The Stengel analysis is directly applicable to the question presented here. Officer St. Eward and her young son were spending the night at Mr. McCrary’s home. She was off duty, out of uniform, and, according to her testimony, asleep, when Redding began banging on the door and window. The sole nature of the act she performed was to report what she believed to be a criminal act–Redding’s attempt to gain access to the dwelling in the middle of the night. St. Eward did not herself physically arrest, restrain or attempt to restrain Redding, nor did she direct the officers responding to the 911 call to arrest Redding, or in any way instruct them as to how they should perform their duties. As the district court rightly concluded, St. Eward’s action in making the 911 calls and reports to the responding officers were “functionally equivalent to that of any private citizen calling for police assistance.” This record presents no genuine issue of fact material to the determination of whether St.

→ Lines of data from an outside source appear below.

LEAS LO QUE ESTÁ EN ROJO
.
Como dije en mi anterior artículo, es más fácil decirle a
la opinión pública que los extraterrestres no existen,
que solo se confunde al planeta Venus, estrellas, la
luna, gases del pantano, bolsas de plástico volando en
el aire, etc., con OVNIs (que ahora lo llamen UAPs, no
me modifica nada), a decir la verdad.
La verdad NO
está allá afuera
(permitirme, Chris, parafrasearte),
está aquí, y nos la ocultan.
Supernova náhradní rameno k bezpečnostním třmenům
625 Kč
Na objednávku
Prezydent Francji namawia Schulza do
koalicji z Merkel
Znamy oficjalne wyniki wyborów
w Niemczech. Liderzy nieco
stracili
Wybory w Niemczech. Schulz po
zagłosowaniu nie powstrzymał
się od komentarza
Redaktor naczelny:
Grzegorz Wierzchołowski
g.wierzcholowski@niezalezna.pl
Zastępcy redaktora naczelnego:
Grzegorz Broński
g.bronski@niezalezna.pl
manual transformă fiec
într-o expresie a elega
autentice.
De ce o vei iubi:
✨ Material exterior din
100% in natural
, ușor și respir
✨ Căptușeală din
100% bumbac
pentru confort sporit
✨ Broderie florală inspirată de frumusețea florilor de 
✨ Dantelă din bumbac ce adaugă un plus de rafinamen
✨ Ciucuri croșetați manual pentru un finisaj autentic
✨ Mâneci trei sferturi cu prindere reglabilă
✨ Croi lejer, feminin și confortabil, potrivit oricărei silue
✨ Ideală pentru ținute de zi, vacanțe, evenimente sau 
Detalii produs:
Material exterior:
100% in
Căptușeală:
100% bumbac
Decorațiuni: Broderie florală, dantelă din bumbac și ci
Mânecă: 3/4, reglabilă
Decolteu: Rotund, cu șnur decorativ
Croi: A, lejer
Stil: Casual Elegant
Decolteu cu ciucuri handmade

Eward was acting under color of state law. The record demonstrates that she was not. See also Hughes v. Meyer, 880 F.2d 967, 972 (7th Cir. 1989) (holding that game warden’s act of describing his encounter with plaintiffs to law enforcement officers was functionally equivalent to that of any private citizen reporting the details of an alleged criminal act).
2.Redding’s common law tort claim. Citing the common law of torts, which provides that concerted effort to commit a tort renders all the conspirators jointly and severally liable, Redding argues that St. Eward and the other officers had an agreement and conspired to arrest Redding. Because the acts of a private citizen may be actionable under ?1983 if the private citizen acts in concert with the police, see Cooper v. Parrish, 203 F.3d 937, 952 n.2 (6th Cir. 2000), St. Eward could conceivably be held liable even though she was not acting under color of law. Redding, however, presents no evidence of any agreement, tacit or otherwise, between St. Eward and the other officers. Indeed, the evidence directly to the contrary–the unrefuted affidavit of the arresting officer establishes that he was not influenced in any way by St. Eward in deciding to arrest Redding. This argument also is meritless.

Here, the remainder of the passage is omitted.